Я же расскажу о том, что видел в те годы человек далекий от политики и любящий литературу, кино и журналистику.
Самое ошеломляющее для меня заключалось в том, что вернулся я практически в другую страну. Я шел по улицам и замечал, что чего-то не хватает. И только через несколько дней понял, что исчезли плакаты с ликом Сталина. Раньше они торчали в витринах каждого магазина и были строго отобраны по тематике.
Так, в Елисеевском красовался плакат, на котором седоусые колхозники вручали вождю плоды своего труда. Протягивали снопы пшеницы и корзины с фруктами. В магазинах игрушек Сталин ласково улыбался детям. А в книжном был самый серьезный плакат. Великий мыслитель склонился над столом с ручкой в руке, и все это на фоне монументального сталинского труда «Марксизм и вопросы языкознания».
Портреты и скульптуры поверженного вождя стремительно исчезли с улиц и площадей всей необъятной Родины.
Я помню единственное последствие исторического XX съезда партии, докатившееся до города Галле, расположенного в Восточной Германии.

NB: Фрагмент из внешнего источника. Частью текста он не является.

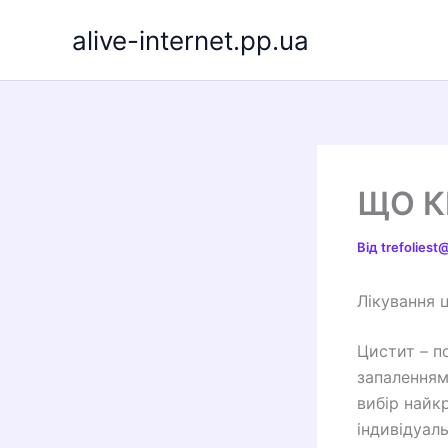
Перейти
alive-internet.pp.ua
до
вмісту
ЩО К
Від
trefolies
Лікування 
Цистит – п
запаленням
вибір найк
індивідуал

Ночью меня разбудил дежурный по роте и дрожащим от волнения голосом сообщил, что только что в казарму влетел капитан, пропагандист политотдела – была раньше такая должность в вооруженных силах, – и срывает со стены все изображения Сталина. Дежурный доложил, что на всякий случай он поднял отдыхающую смену дневальных и распечатал ружпарк.
Я быстро оделся и, ошеломленный этим известием, выдвинулся, как пишут в боевых донесениях, в расположение своей роты.
Войдя в ленинскую комнату, я увидел потного капитана Анацкого, который срезал последний портрет вождя со стенгазеты.
– В чем дело? – спросил я.
Капитан ошалело посмотрел на меня, потом на четверых громадных бойцов рядом со мной и сказал трагическим шепотом:
– Сталин – враг народа, его разоблачили на съезде. Завтра все узнаете.
Я попросил его остаться, позвонил в штаб, где меня немедленно соединили с замполитом части, который, как ни странно, бодрствовал в это неурочное для политработников время, и он достаточно резко приказал мне не препятствовать работе политаппарата.
Дежурный по части, у которого я хотел прояснить обстановку, ответил мне с армейской простотой:
– Да пошли они все… Ложись спать, завтра все узнаем.
Армия была в те годы практически закрытым государственным институтом.
Те, кто служил в Союзе, уходили вечерами в город, могли общаться с разными людьми, получать определенную информацию.
Служба за границей полностью отрезала нас от любых новостей, даже письма из дома просматривались военной цензурой.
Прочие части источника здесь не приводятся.